MLB、ロボット審判を来季から導入へ 賛否渦巻く自動判定システム
【©️Gray Media, Inc.】
メジャーリーグ機構(MLB)は23日(日本時間24日)、
2026年シーズンから自動ボール・ストライク判定(ABS)の
チャレンジシステムを正式採用すると発表した。
オープン戦からポストシーズンまで全試合で適用される見通しだが、
“人間の目”に依存してきた野球文化に大きな変化をもたらす。
ABSは、カメラによって投球の軌道を測定し、ストライクゾーンとの比較で判定する仕組み。
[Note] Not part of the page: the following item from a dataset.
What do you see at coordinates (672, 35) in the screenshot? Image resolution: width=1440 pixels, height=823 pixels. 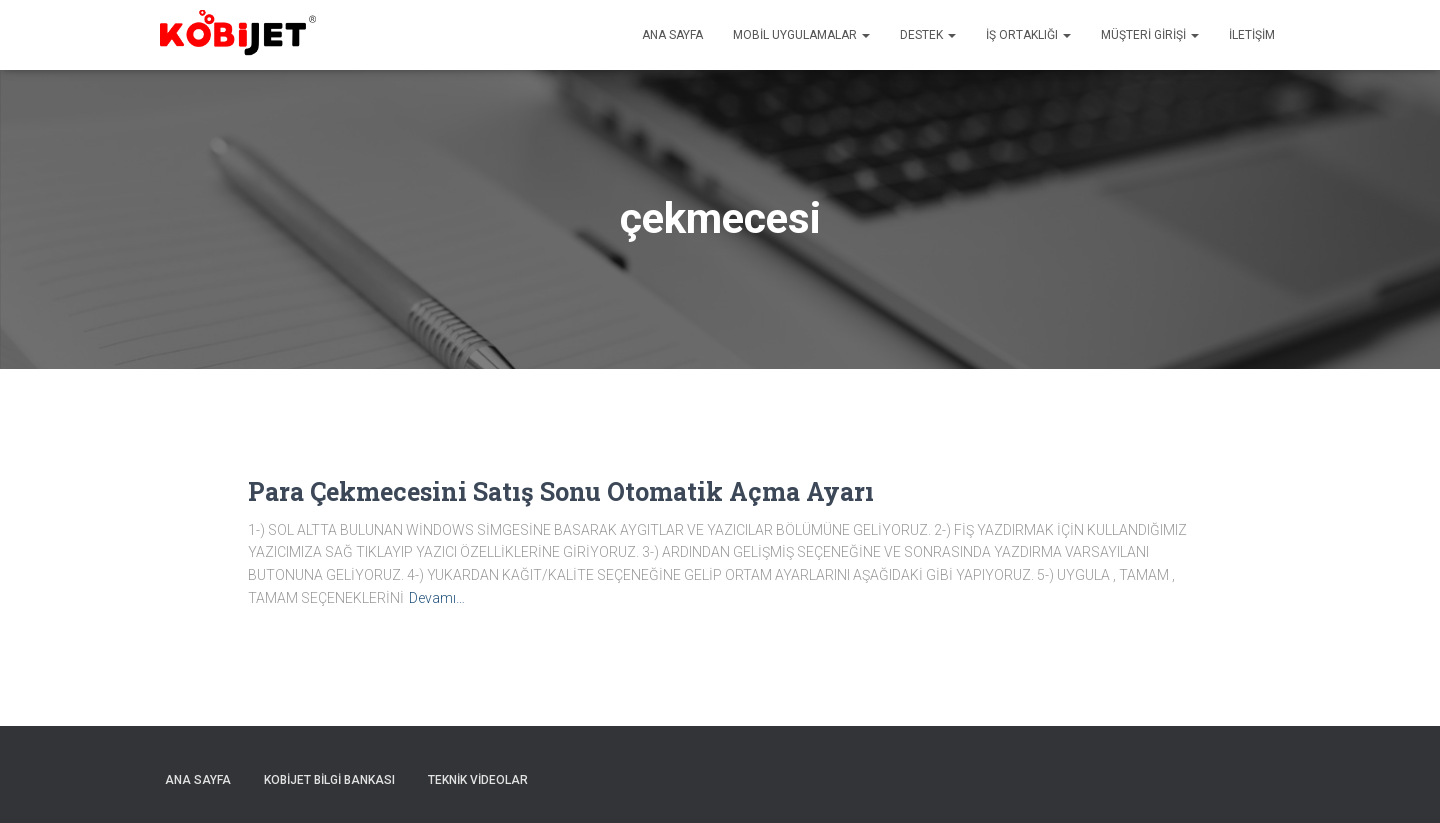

従来の球審による判定は残しつつ、投手・捕手・打者が異議を唱えた場合に限り、チャレンジが可能となる。各チームは最大2回のチャレンジ権を持ち、成功すれば権利は保持される。判定はスコアボードに表示され、約15秒で完了するとされる。
MLBは2022年からマイナーでテストを重ね、2025年にはオープン戦やオールスター戦で実験的に導入してきた。しかし、今回の決定は6人のオーナー、4人の現役選手、1人の審判で構成される競技委員会の投票によるもので、すべての関係者が納得しているわけではない。
実際、選手の中には「完全自動判定では試合の流れが機械的になりすぎる」と懸念する声が根強い。審判団にとっても、長年培ってきた“人間らしい判定”の価値が軽視されるのではとの不安が残る。
一方で、誤審による試合の行方を左右する事態を防ぐ手段としては歓迎する意見も少なくない。特にポストシーズンの大一番で「1球の誤審」が議論を呼ぶたび、導入を求める声は高まっていた。
ロブ・マンフレッド・コミッショナーは「ファンの声に耳を傾け、マイナーで徹底的にテストした。誤審を減らしつつ、試合のテンポを守るバランスを取った」と胸を張る。しかし、“球審の権威”が揺らぐなかで、野球本来の魅力がどう変化していくのか。ロボット審判の導入は、新たな時代の到来と同時に、伝統への挑戦でもある。